_Work instruction_
Each entry should be set down exactly as written, except for any picture it holds.

(Extracted page text data)

= = = = =

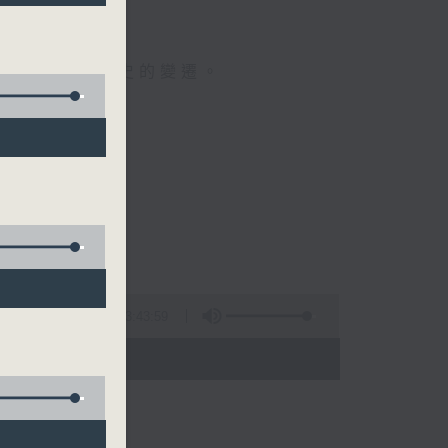
人成長。
民生，見證歷史的變遷。
3:43:59
 - 06:00)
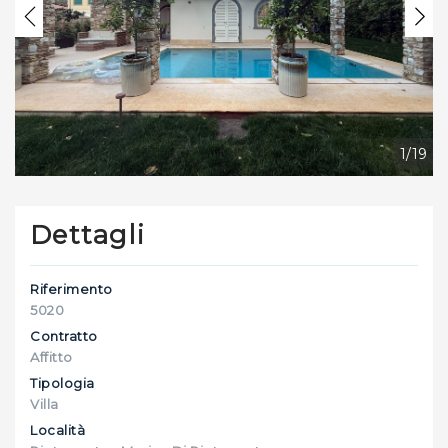
Previous
Nex
1/19
Dettagli
Riferimento
5020
Contratto
Affitto
Tipologia
Villa
Località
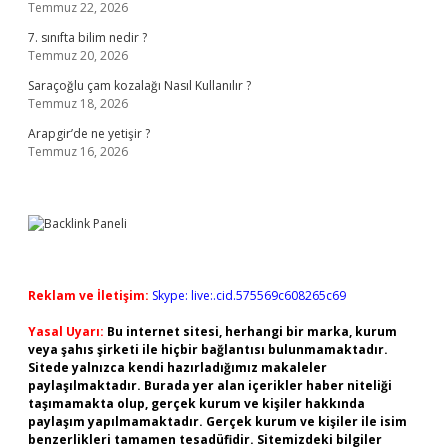
Temmuz 22, 2026
7. sınıfta bilim nedir ?
Temmuz 20, 2026
Saraçoğlu çam kozalağı Nasıl Kullanılır ?
Temmuz 18, 2026
Arapgir’de ne yetişir ?
Temmuz 16, 2026
Reklam ve İletişim:
Skype: live:.cid.575569c608265c69
Yasal Uyarı:
Bu internet sitesi, herhangi bir marka, kurum
veya şahıs şirketi ile hiçbir bağlantısı bulunmamaktadır.
Sitede yalnızca kendi hazırladığımız makaleler
paylaşılmaktadır. Burada yer alan içerikler haber niteliği
taşımamakta olup, gerçek kurum ve kişiler hakkında
paylaşım yapılmamaktadır. Gerçek kurum ve kişiler ile isim
benzerlikleri tamamen tesadüfidir. Sitemizdeki bilgiler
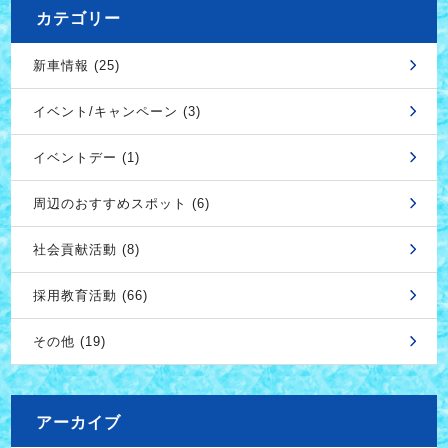
カテゴリー
新車情報 (25)
イベント/キャンペーン (3)
イベントデー (1)
周辺のおすすめスポット (6)
社会貢献活動 (8)
採用教育活動 (66)
その他 (19)
アーカイブ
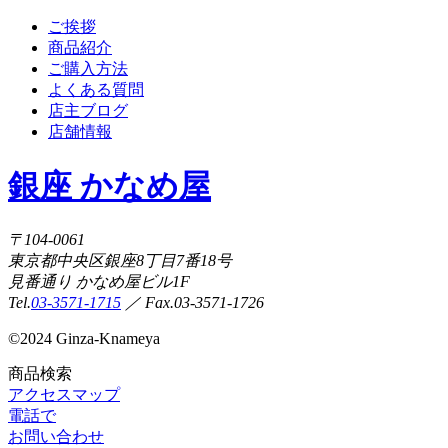
ご挨拶
商品紹介
ご購入方法
よくある質問
店主ブログ
店舗情報
銀座 かなめ屋
〒104-0061
東京都中央区銀座8丁目7番18号
見番通り かなめ屋ビル1F
Tel.
03-3571-1715
／ Fax.03-3571-1726
©
2024 Ginza-Knameya
商品検索
アクセスマップ
電話で
お問い合わせ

= = = = =

_Task answer_
人成長。
民生，見證歷史的變遷。
3:43:59
 - 06:00)
Previous
Nex
1/19
Dettagli
Riferimento
5020
Contratto
Affitto
Tipologia
Villa
Località
Temmuz 22, 2026
7. sınıfta bilim nedir ?
Temmuz 20, 2026
Saraçoğlu çam kozalağı Nasıl Kullanılır ?
Temmuz 18, 2026
Arapgir’de ne yetişir ?
Temmuz 16, 2026
Reklam ve İletişim:
Skype: live:.cid.575569c608265c69
Yasal Uyarı:
Bu internet sitesi, herhangi bir marka, kurum
veya şahıs şirketi ile hiçbir bağlantısı bulunmamaktadır.
Sitede yalnızca kendi hazırladığımız makaleler
paylaşılmaktadır. Burada yer alan içerikler haber niteliği
taşımamakta olup, gerçek kurum ve kişiler hakkında
paylaşım yapılmamaktadır. Gerçek kurum ve kişiler ile isim
benzerlikleri tamamen tesadüfidir. Sitemizdeki bilgiler
カテゴリー
新車情報 (25)
イベント/キャンペーン (3)
イベントデー (1)
周辺のおすすめスポット (6)
社会貢献活動 (8)
採用教育活動 (66)
その他 (19)
アーカイブ
ご挨拶
商品紹介
ご購入方法
よくある質問
店主ブログ
店舗情報
銀座 かなめ屋
〒104-0061
東京都中央区銀座8丁目7番18号
見番通り かなめ屋ビル1F
Tel.
03-3571-1715
／ Fax.03-3571-1726
©
2024 Ginza-Knameya
商品検索
アクセスマップ
電話で
お問い合わせ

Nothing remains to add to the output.